Records supplied =>
++++++

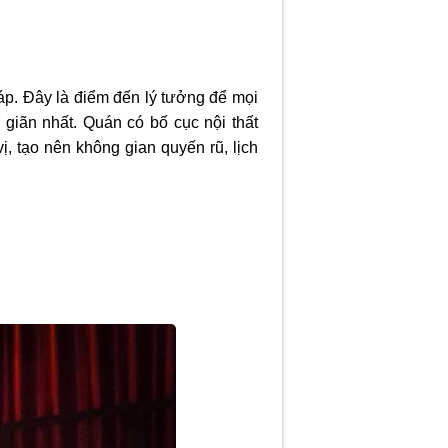
áp. Đây là điểm đến lý tưởng để mọi
giãn nhất. Quán có bố cục nội thất
, tạo nên không gian quyến rũ, lịch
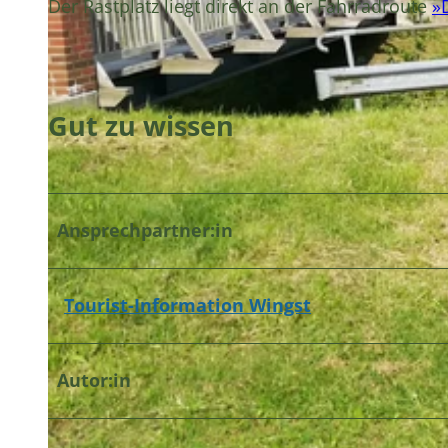
Der Rastplatz liegt direkt an der Fahrradroute
»
Gut zu wissen
Ansprechpartner:in
Tourist-Information Wingst
Autor:in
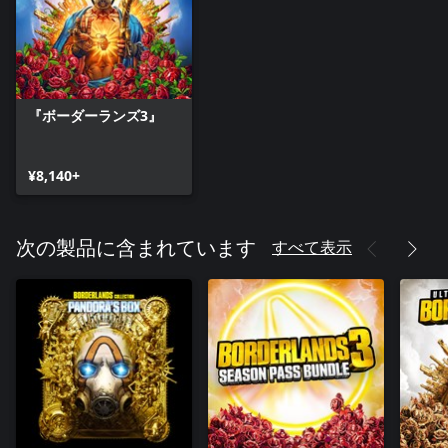
『ボーダーランズ3』
¥8,140+
すべて表示
次の製品に含まれています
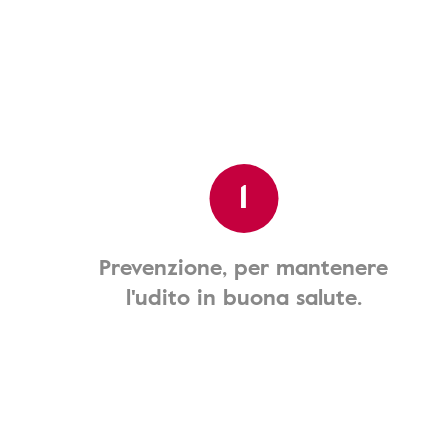
1
Prevenzione, per mantenere
l'udito in buona salute.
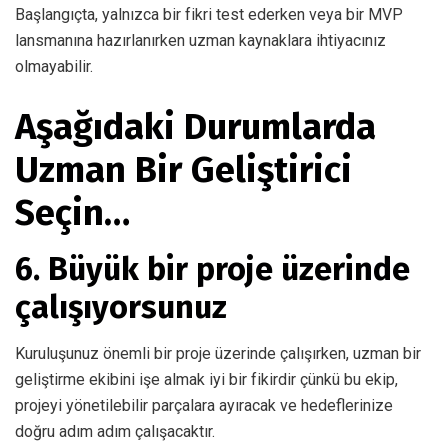
Başlangıçta, yalnızca bir fikri test ederken veya bir MVP
lansmanına hazırlanırken uzman kaynaklara ihtiyacınız
olmayabilir.
Aşağıdaki Durumlarda
Uzman Bir Geliştirici
Seçin…
6. Büyük bir proje üzerinde
çalışıyorsunuz
Kuruluşunuz önemli bir proje üzerinde çalışırken, uzman bir
geliştirme ekibini işe almak iyi bir fikirdir çünkü bu ekip,
projeyi yönetilebilir parçalara ayıracak ve hedeflerinize
doğru adım adım çalışacaktır.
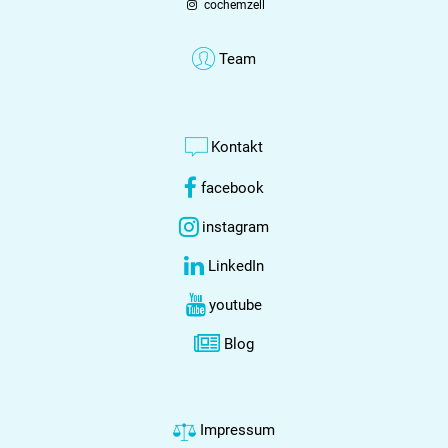
cochemzell
Team
Kontakt
facebook
instagram
LinkedIn
youtube
Blog
Impressum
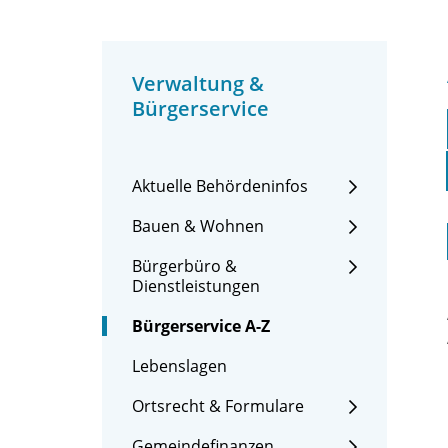
Verwaltung &
Bürgerservice
Aktuelle Behördeninfos
Bauen & Wohnen
Bürgerbüro &
Dienstleistungen
Bürgerservice A-Z
Lebenslagen
Ortsrecht & Formulare
Gemeindefinanzen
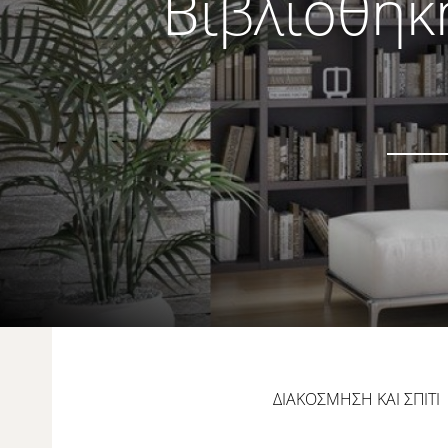
Βιβλιοθήκη
ΔΙΑΚΟΣΜΗΣΗ ΚΑΙ ΣΠΙΤΙ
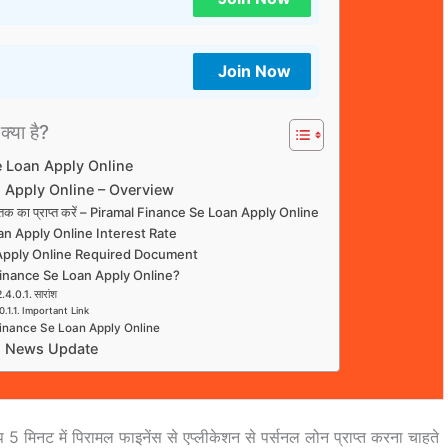
Join Now
क्या है?
e Loan Apply Online
 Apply Online – Overview
ाख तक का प्राप्त करें – Piramal Finance Se Loan Apply Online
an Apply Online Interest Rate
 Apply Online Required Document
Finance Se Loan Apply Online?
सारांश
Important Link
Finance Se Loan Apply Online
d News Update
 मिनट में पिरामल फाइनेंस से एप्लीकेशन से पर्सनल लोन प्राप्त करना चाहते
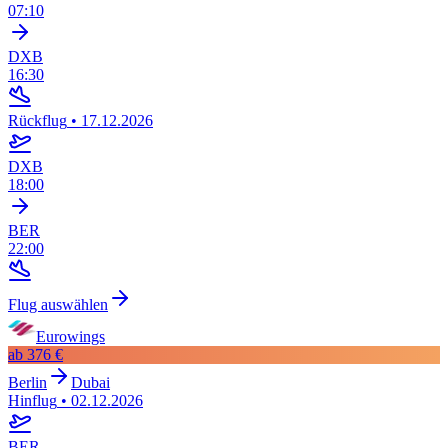
07:10
DXB
16:30
Rückflug
•
17.12.2026
DXB
18:00
BER
22:00
Flug auswählen
Eurowings
ab
376 €
Berlin
Dubai
Hinflug
•
02.12.2026
BER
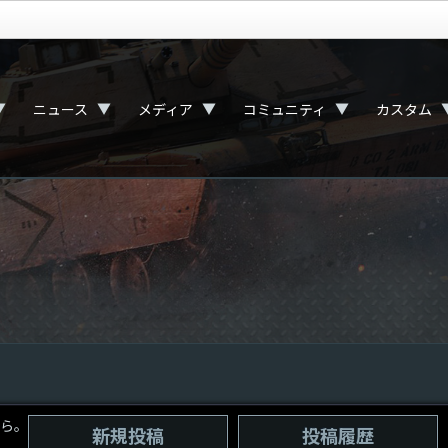
▼
▼
▼
▼
ニュース
メディア
コミュニティ
カスタム
ら。
新規投稿
投稿履歴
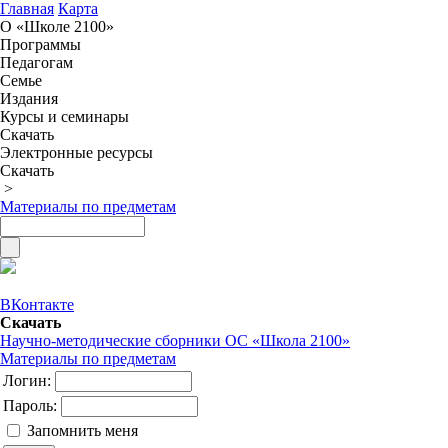
Главная
Карта
О «Школе 2100»
Программы
Педагогам
Семье
Издания
Курсы и семинары
Скачать
Электронные ресурсы
Скачать
>
Материалы по предметам
ВКонтакте
Скачать
Научно-методические сборники ОС «Школа 2100»
Материалы по предметам
Логин:
Пароль:
Запомнить меня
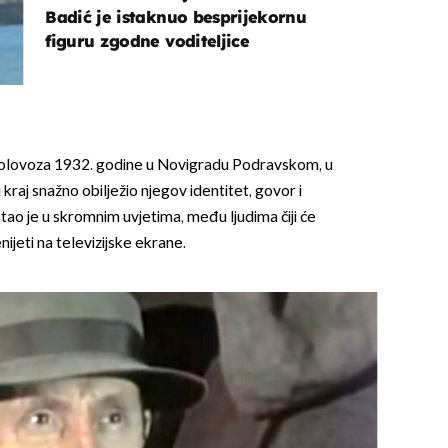
Badić je istaknuo besprijekornu
figuru zgodne voditeljice
kolovoza 1932. godine u Novigradu Podravskom, u
 kraj snažno obilježio njegov identitet, govor i
astao je u skromnim uvjetima, među ljudima čiji će
nijeti na televizijske ekrane.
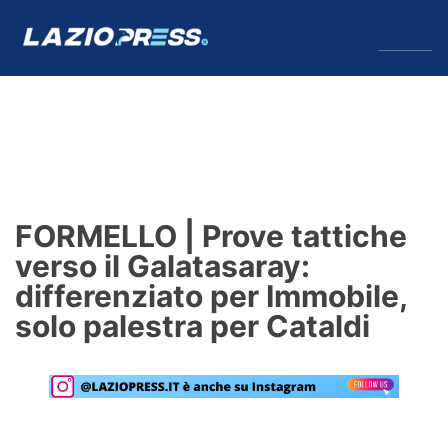
↓
Menu
Lazio
News
FORMELLO | Prove tattiche
Formello
verso il Galatasaray:
differenziato per Immobile,
Infortuni
solo palestra per Cataldi
Primavera
Calciomercato
Lazio Women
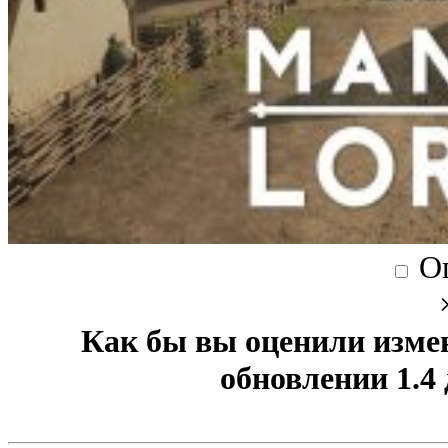
О
Как бы вы оценили изме
обновлении 1.4 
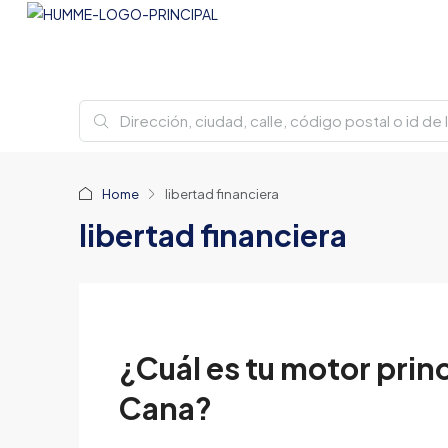
Home
libertad financiera
libertad financiera
¿Cuál es tu motor princ
Cana?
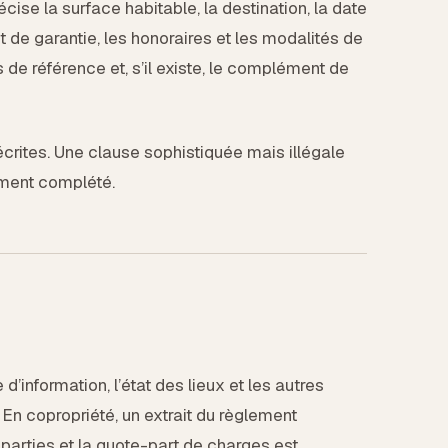
récise la surface habitable, la destination, la date
pôt de garantie, les honoraires et les modalités de
rs de référence et, s’il existe, le complément de
écrites. Une clause sophistiquée mais illégale
ment complété.
d’information, l’état des lieux et les autres
En copropriété, un extrait du règlement
 parties et la quote-part de charges est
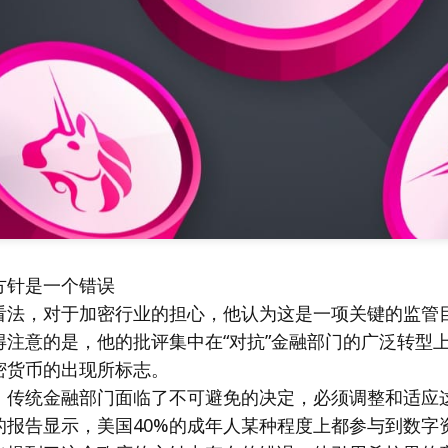
方针是一个错误
看法，对于加密行业的担心，他认为这是一项关键的监管
得注意的是，他的批评集中在“对抗”金融部门的广泛转型
密货币的出现所标志。
，传统金融部门面临了不可避免的决定，必须调整和适应
的报告显示，美国40%的成年人某种程度上都参与到数字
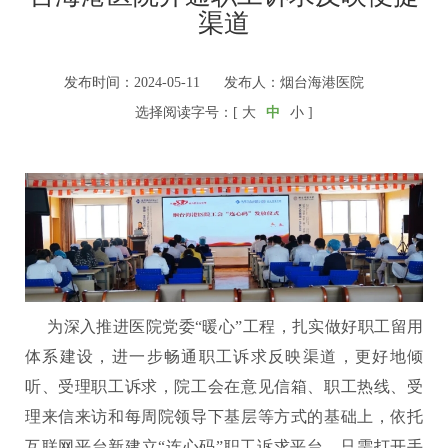
渠道
发布时间：2024-05-11
发布人：烟台海港医院
选择阅读字号：[
大
中
小
]
为深入推进医院党委“暖心”工程，扎实做好职工留用
体系建设，进一步畅通职工诉求反映渠道，更好地倾
听、受理职工诉求，院工会在意见信箱、职工热线、受
理来信来访和每周院领导下基层等方式的基础上，依托
互联网平台新建立“连心码”职工诉求平台，只需打开手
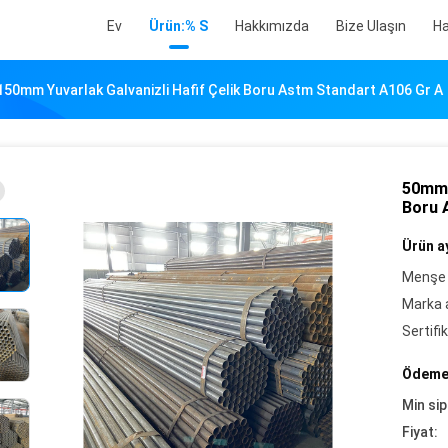
Ev
Ürün:% S
Hakkımızda
Bize Ulaşın
Ha
0mm Yuvarlak Galvanizli Hafif Çelik Boru Astm Standart A106 Gr A
50mm 
Boru 
Ürün ay
Menşe 
Marka a
Sertifik
Ödeme 
Min sip
Fiyat:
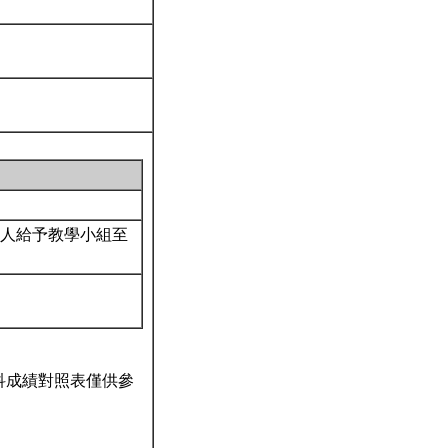
人給予教學小組至
科成績對照表僅供參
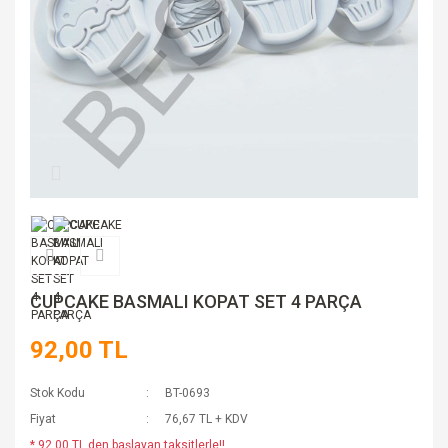
CUPCAKE BASMALI KOPAT SET 4 PARÇA
92,00 TL
Stok Kodu
BT-0693
Fiyat
76,67 TL + KDV
* 92,00 TL den başlayan taksitlerle!!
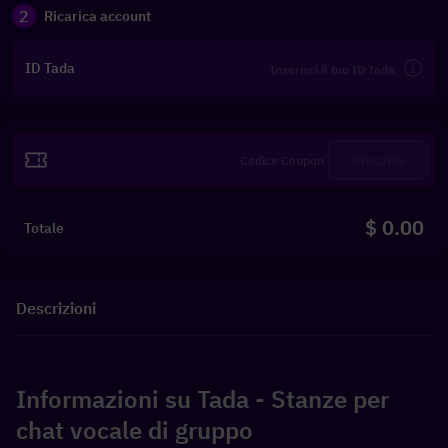
2
Ricarica account
ID Tada
Riscatta
$ 0.00
Totale
Descrizioni
Informazioni su Tada - Stanze per 
chat vocale di gruppo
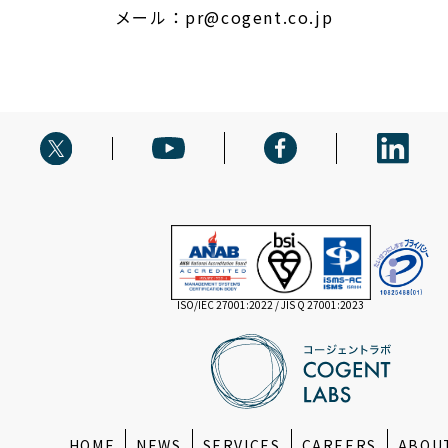
メール：
pr@cogent.co.jp
ISO/IEC 27001:2022 / JIS Q 27001:2023
HOME
NEWS
SERVICES
CAREERS
ABOU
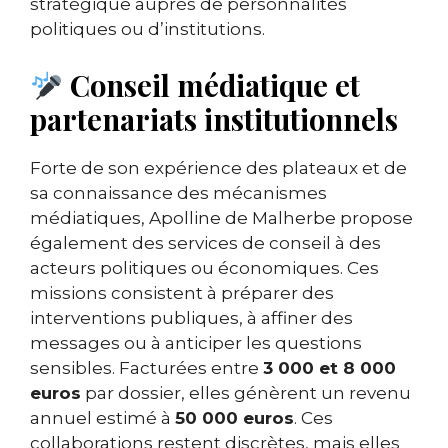
stratégique auprès de personnalités
politiques ou d’institutions.
Conseil médiatique et
partenariats institutionnels
Forte de son expérience des plateaux et de
sa connaissance des mécanismes
médiatiques, Apolline de Malherbe propose
également des services de conseil à des
acteurs politiques ou économiques. Ces
missions consistent à préparer des
interventions publiques, à affiner des
messages ou à anticiper les questions
sensibles. Facturées entre
3 000 et 8 000
euros
par dossier, elles génèrent un revenu
annuel estimé à
50 000 euros
. Ces
collaborations restent discrètes, mais elles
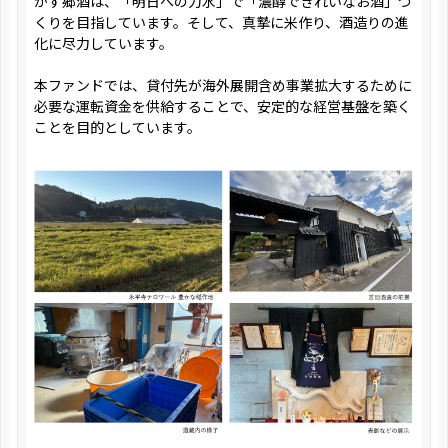
かす郷酒は、「明日への力水」で「濃醇できれいなお酒」づ
くりを目指しています。そして、真摯に米作り、酒造りの進
化に尽力しています。
本ファンドでは、貸付先が海外展開含め事業拡大するために
必要な運転資金を供給することで、安定的な経営基盤を築く
ことを目的としています。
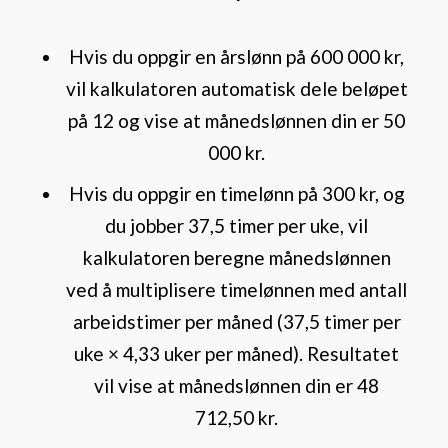
Hvis du oppgir en årslønn på 600 000 kr,
vil kalkulatoren automatisk dele beløpet
på 12 og vise at månedslønnen din er 50
000 kr.
Hvis du oppgir en timelønn på 300 kr, og
du jobber 37,5 timer per uke, vil
kalkulatoren beregne månedslønnen
ved å multiplisere timelønnen med antall
arbeidstimer per måned (37,5 timer per
uke × 4,33 uker per måned). Resultatet
vil vise at månedslønnen din er 48
712,50 kr.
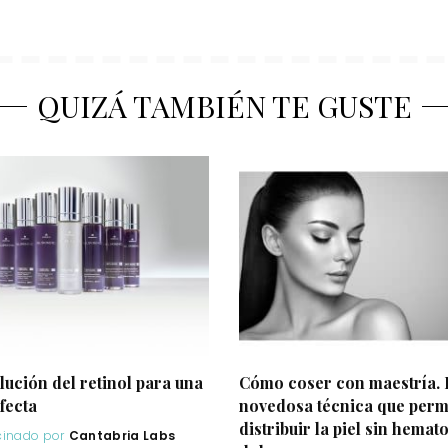
QUIZÁ TAMBIÉN TE GUSTE
lución del retinol para una
Cómo coser con maestría. 
fecta
novedosa técnica que perm
distribuir la piel sin hemat
cinado por
Cantabria Labs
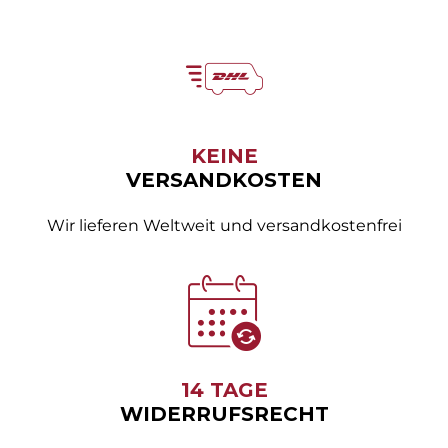
KEINE
VERSANDKOSTEN
Wir lieferen Weltweit und versandkostenfrei
14 TAGE
WIDERRUFSRECHT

++++++

What is needed => Whenever the word "üzerinde" shows up in a line above, copy that line.

Answer space =>
6. Büyük bir proje üzerinde
Kuruluşunuz önemli bir proje üzerinde çalışırken, uzman bir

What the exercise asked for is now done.